【映画】『リバティーン』
2010.07.12 Monday 15:58
陽菜ひよ子の名刺や販促グッズ
ひさびさのデップさま映画。それと、マルコヴィッチが見たくて。
彼が脚本の最初の3行を読んだだけで、出演を決めたという本作品。なんというか、賛否両論ありそうな映画です。
中世の暗黒時代の映画〜みたいな感じで見ていたんですが、17世紀王政復古の時代は近世なんですね。
ここでイギリス近世史の再確認。
清教徒革命=ピューリタン革命
どうも、清教徒と言うと、中国の何かみたいに見えて仕方がないんですが(私だけ??)、清教徒と言うのは、その名の通り、清くて清潔、潔白をモットーとするプロテスタントの一派なのですね。
その人たちが王制を倒したところから(チャールズ一世の処刑)チャールズ2世が王政復古をするところまでが清教徒革命。
清教徒と言うのは、清廉潔白で質実剛健を好む、華美で享楽的なものとは無縁な人たちでした。そういう人たちの支配した禁欲的な時代から、王政復古すると、一転して反動的な時代がやってきました。
享楽的でデカダンスな空気の支配する時代の到来です。
この映画の主人公、ロチェスター伯爵は、実在した人物で、まさに、その時代を象徴するような人でした。
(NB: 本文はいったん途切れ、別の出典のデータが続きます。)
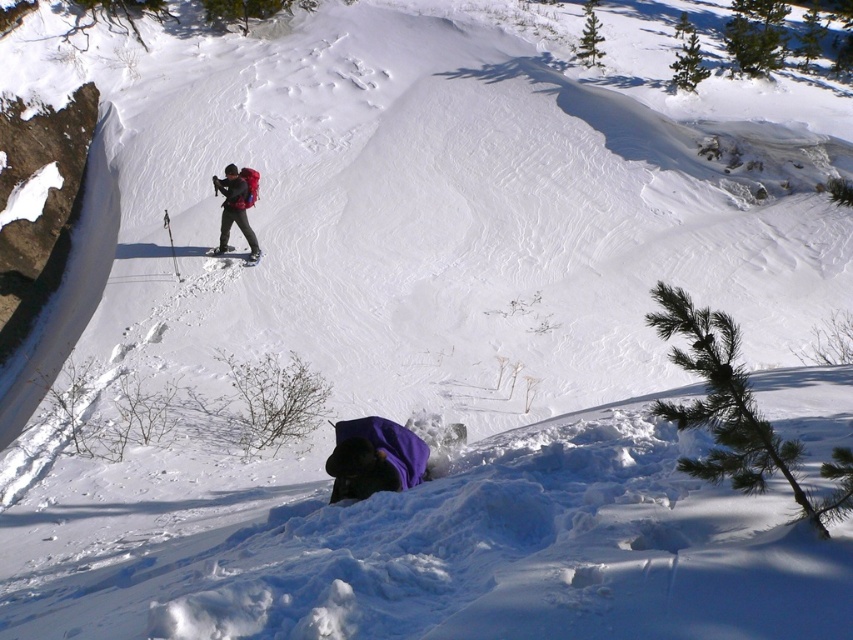 You are a rescue team member trying to locate a person in the snowy area. You see a matte red backpack at center and a matte black ski at center. Which object is taller?

The matte red backpack at center is much taller than the matte black ski at center.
享楽的で快楽におぼれ、道徳を否定し、どんな刺激にも決して満足しない、人生に常に虚無感を抱える男。
王政復古を果たしたチャールズ2世に、作家としての才能を愛されますが、その期待にこたえようとせず、どんどん身を持ち崩していきます。
最後は梅毒で死に至るんですが、その描写は壮絶です。(今はまず見ることのない梅毒の末期の症状が見られるという点もこの映画を興味深くしています。)
どうして、こんなに才能と魅力にあふれているのに、こうなって行っちゃうの〜〜??と思わずにはいられません。
たぶん、今のこの啓蒙社会での自由な我々には想像のつかない、この時代独特の空気があったのでしょう。
それを想像することなしには、この主人公を理解することは到底難しいと思うのですが、それにしても、この破天荒で支離滅裂な主人公を、ジョニーデップがなんと魅力的に演じていることでしょう。
最初と最後に、彼のモノローグが登場します。
「これを見たら、きみは私を嫌うに違いない」
ではじまり
最後に
「これでもきみはまだ私が好きか?」
と何度も問いかけて終わります。